### [WHAT THE TASK REQUIRES]
Check each line of the entries. Copy the ones that contain the string "inorgánica".

### [INFORMATION SHOWN]
———

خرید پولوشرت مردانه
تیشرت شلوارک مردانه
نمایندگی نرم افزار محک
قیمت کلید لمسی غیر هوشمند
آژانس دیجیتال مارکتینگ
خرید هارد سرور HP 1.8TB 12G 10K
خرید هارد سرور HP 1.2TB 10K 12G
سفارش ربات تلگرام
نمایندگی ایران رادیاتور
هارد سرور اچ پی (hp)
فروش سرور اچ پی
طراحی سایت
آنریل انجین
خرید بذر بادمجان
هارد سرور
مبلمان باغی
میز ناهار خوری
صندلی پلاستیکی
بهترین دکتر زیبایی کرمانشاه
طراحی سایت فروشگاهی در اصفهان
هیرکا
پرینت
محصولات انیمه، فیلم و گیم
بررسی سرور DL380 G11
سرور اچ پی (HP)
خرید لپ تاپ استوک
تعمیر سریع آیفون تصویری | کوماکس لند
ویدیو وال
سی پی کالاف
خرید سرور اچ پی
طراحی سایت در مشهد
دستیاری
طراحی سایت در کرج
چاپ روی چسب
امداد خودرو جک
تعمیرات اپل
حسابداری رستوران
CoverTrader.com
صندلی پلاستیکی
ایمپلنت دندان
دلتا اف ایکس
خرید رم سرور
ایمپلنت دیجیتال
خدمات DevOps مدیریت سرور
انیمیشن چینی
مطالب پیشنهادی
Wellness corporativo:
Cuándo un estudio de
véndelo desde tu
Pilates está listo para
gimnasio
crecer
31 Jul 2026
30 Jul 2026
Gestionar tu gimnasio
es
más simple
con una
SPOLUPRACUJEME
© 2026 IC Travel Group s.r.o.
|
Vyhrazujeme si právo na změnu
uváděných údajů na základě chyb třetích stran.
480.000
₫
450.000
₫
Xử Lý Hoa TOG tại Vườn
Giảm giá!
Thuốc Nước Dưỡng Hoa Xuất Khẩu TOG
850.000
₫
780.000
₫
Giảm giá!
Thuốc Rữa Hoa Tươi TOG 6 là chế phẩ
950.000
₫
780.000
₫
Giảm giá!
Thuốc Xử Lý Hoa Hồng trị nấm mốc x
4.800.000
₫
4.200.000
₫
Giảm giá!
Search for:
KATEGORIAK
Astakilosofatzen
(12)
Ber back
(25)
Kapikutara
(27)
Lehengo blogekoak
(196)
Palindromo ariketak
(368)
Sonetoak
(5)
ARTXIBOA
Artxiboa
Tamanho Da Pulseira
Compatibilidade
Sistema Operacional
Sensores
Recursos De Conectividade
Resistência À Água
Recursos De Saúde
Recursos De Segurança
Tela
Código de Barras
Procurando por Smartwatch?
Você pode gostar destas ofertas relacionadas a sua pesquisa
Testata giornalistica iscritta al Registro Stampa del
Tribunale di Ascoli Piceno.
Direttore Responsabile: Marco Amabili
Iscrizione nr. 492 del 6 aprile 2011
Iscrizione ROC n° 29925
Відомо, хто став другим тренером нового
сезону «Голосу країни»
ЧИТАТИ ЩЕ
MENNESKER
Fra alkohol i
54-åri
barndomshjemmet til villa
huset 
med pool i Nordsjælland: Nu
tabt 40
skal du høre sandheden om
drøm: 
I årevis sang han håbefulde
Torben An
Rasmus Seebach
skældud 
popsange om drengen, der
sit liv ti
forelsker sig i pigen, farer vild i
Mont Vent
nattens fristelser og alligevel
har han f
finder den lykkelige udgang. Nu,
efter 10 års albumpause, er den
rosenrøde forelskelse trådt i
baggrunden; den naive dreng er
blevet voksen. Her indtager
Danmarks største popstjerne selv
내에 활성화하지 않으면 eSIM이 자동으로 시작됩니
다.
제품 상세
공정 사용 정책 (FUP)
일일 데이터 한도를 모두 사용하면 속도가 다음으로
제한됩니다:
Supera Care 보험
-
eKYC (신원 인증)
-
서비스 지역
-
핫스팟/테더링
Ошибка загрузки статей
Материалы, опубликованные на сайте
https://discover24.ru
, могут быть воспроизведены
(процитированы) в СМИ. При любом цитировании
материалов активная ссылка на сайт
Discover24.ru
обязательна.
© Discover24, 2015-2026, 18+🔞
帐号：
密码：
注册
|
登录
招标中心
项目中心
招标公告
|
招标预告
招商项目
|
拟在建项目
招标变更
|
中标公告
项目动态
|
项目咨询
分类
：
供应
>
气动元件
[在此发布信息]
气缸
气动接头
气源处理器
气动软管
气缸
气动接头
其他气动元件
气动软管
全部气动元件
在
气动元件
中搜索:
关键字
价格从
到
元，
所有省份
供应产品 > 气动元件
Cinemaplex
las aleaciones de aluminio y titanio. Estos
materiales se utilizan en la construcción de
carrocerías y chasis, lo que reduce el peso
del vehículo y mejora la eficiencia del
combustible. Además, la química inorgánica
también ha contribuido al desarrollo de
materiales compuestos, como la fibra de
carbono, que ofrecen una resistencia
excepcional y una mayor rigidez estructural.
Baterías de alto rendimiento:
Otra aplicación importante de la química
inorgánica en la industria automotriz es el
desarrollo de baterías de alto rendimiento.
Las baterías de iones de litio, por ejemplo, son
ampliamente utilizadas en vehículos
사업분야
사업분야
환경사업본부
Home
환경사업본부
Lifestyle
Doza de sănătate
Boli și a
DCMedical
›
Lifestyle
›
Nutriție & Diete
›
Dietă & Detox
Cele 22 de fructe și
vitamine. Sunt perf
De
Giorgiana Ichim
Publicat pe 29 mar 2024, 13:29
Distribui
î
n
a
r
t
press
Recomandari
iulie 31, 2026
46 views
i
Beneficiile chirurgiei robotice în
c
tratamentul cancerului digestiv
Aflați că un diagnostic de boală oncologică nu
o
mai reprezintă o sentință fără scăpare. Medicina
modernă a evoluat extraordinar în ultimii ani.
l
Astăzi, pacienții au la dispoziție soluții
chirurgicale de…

———

### [RESPONSE]
combustible. Además, la química inorgánica
inorgánica en la industria automotriz es el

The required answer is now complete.